Your goal: Your task is to find every line in the records that holds the string "joined" and copy it.
*** Records supplied
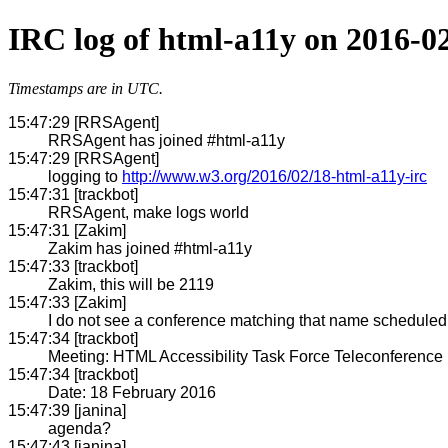
IRC log of html-a11y on 2016-0
Timestamps are in UTC.
15:47:29 [RRSAgent]
RRSAgent has joined #html-a11y
15:47:29 [RRSAgent]
logging to
http://www.w3.org/2016/02/18-html-a11y-irc
15:47:31 [trackbot]
RRSAgent, make logs world
15:47:31 [Zakim]
Zakim has joined #html-a11y
15:47:33 [trackbot]
Zakim, this will be 2119
15:47:33 [Zakim]
I do not see a conference matching that name scheduled w
15:47:34 [trackbot]
Meeting: HTML Accessibility Task Force Teleconference
15:47:34 [trackbot]
Date: 18 February 2016
15:47:39 [janina]
agenda?
15:47:43 [janina]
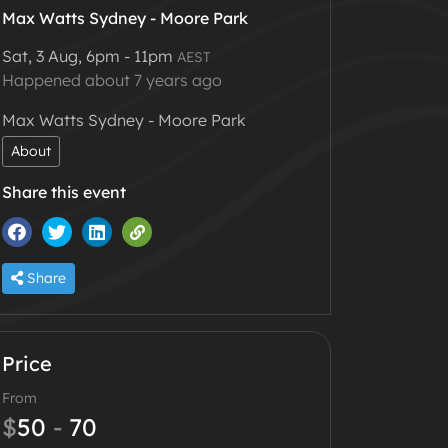
Max Watts Sydney - Moore Park
Sat, 3 Aug, 6pm - 11pm
AEST
Happened about 7 years ago
Max Watts Sydney - Moore Park
About
Share this event
Share
Price
From
$
50
-
70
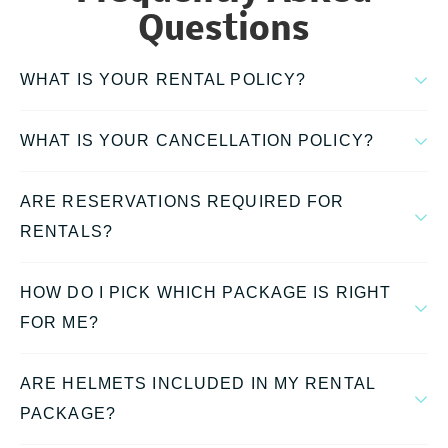
Questions
WHAT IS YOUR RENTAL POLICY?
WHAT IS YOUR CANCELLATION POLICY?
ARE RESERVATIONS REQUIRED FOR
RENTALS?
HOW DO I PICK WHICH PACKAGE IS RIGHT
FOR ME?
ARE HELMETS INCLUDED IN MY RENTAL
PACKAGE?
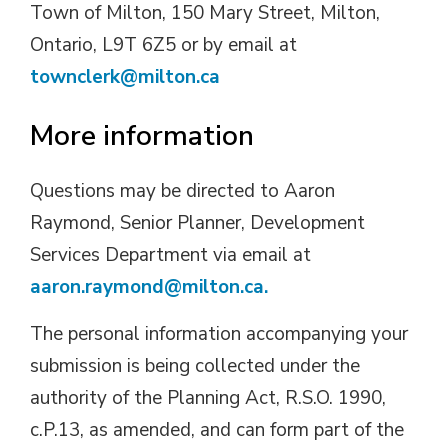
Town of Milton, 150 Mary Street, Milton,
Ontario, L9T 6Z5 or by email at
townclerk@milton.ca
More information
Questions may be directed to Aaron
Raymond, Senior Planner, Development
Services Department via email at
aaron.raymond@milton.ca.
The personal information accompanying your
submission is being collected under the
authority of the Planning Act, R.S.O. 1990,
c.P.13, as amended, and can form part of the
******
Expected answer:
RRSAgent has joined #html-a11y
Zakim has joined #html-a11y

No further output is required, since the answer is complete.